__What the task asks__:
Write out the lines below exactly, beginning at the one with "(214) 382-2964" and stopping after the one with "What is Making the Days Count?"; the pictures are not copied.

*** Data

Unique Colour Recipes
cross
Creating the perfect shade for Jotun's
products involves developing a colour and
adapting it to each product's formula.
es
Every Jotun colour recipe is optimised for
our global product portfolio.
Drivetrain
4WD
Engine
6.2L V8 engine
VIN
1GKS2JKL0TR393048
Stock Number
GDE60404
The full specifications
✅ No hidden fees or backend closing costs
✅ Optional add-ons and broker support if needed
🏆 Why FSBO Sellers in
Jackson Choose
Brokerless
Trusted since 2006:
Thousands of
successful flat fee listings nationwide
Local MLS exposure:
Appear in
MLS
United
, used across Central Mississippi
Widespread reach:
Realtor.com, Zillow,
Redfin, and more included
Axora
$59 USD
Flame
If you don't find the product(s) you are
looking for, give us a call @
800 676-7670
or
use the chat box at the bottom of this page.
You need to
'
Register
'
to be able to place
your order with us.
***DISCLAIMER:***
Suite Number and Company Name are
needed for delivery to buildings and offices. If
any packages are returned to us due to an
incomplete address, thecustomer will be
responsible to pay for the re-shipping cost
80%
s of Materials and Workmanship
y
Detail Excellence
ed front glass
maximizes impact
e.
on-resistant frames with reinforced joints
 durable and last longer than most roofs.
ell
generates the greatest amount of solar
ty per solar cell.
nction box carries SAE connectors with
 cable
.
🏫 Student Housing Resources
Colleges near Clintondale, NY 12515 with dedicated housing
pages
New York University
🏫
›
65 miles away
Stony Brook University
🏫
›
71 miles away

******
*** Data

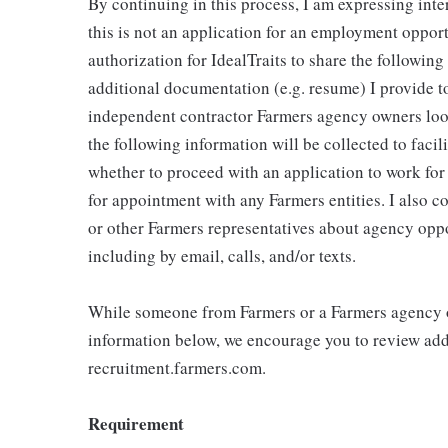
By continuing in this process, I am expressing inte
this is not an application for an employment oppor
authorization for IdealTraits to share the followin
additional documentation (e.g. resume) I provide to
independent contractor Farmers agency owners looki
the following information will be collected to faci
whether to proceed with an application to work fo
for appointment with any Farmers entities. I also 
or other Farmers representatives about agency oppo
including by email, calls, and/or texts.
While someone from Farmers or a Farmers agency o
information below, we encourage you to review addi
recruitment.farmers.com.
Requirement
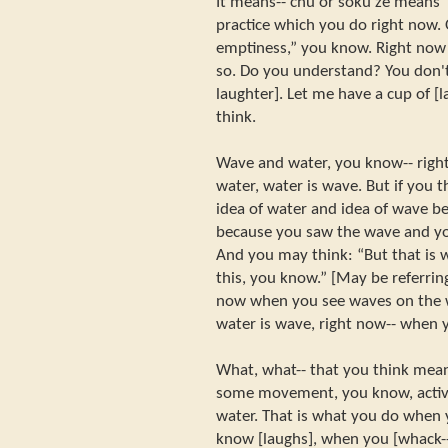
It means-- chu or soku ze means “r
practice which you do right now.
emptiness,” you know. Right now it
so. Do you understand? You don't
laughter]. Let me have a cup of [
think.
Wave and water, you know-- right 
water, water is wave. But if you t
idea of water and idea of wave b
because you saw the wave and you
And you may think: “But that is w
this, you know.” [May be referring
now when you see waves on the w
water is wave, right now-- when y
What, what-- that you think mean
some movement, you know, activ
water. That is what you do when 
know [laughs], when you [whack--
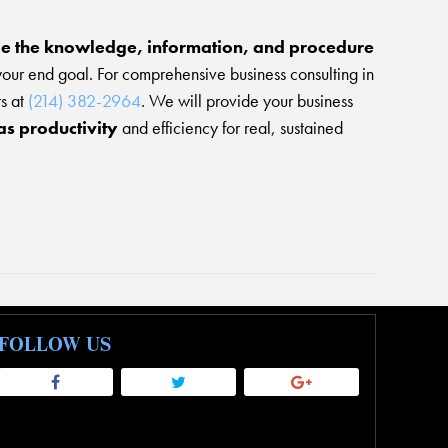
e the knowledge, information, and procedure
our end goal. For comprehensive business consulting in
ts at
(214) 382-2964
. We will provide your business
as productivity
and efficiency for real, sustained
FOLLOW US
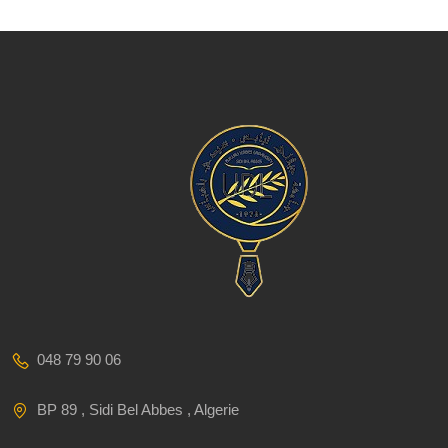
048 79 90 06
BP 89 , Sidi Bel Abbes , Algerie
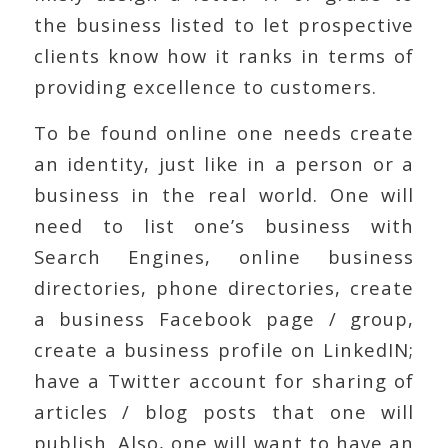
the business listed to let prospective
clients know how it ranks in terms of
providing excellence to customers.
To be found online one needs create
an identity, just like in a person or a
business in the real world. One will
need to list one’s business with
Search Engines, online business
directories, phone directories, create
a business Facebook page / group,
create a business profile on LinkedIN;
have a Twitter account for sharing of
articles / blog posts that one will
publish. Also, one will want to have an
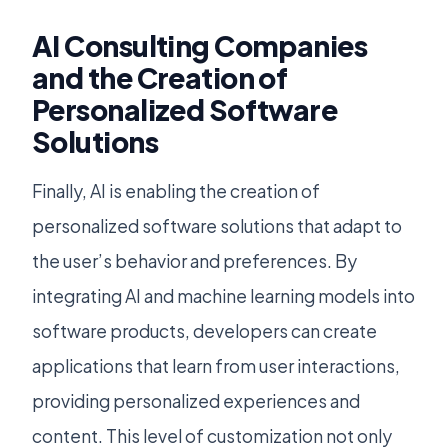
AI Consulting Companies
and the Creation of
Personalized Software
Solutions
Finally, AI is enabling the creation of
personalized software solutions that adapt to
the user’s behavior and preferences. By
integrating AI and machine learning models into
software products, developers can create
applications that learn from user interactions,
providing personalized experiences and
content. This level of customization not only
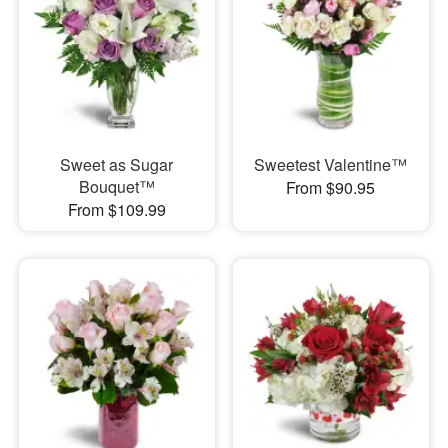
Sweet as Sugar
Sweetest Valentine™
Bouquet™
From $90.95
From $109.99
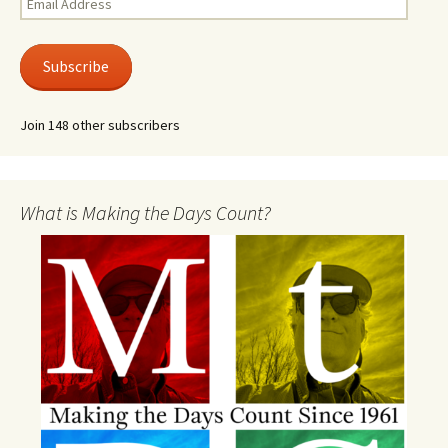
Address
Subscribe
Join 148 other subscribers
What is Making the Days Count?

******

__Problem solution__:
(214) 382-2964
. We will provide your business
as productivity
and efficiency for real, sustained
FOLLOW US
048 79 90 06
BP 89 , Sidi Bel Abbes , Algerie
the business listed to let prospective
clients know how it ranks in terms of
providing excellence to customers.
To be found online one needs create
an identity, just like in a person or a
business in the real world. One will
need to list one’s business with
Search Engines, online business
directories, phone directories, create
a business Facebook page / group,
create a business profile on LinkedIN;
have a Twitter account for sharing of
articles / blog posts that one will
publish. Also, one will want to have an
AI Consulting Companies
and the Creation of
Personalized Software
Solutions
Finally, AI is enabling the creation of
personalized software solutions that adapt to
the user’s behavior and preferences. By
integrating AI and machine learning models into
software products, developers can create
applications that learn from user interactions,
providing personalized experiences and
content. This level of customization not only
Sweet as Sugar
Sweetest Valentine™
Bouquet™
From $90.95
From $109.99
Address
Subscribe
Join 148 other subscribers
What is Making the Days Count?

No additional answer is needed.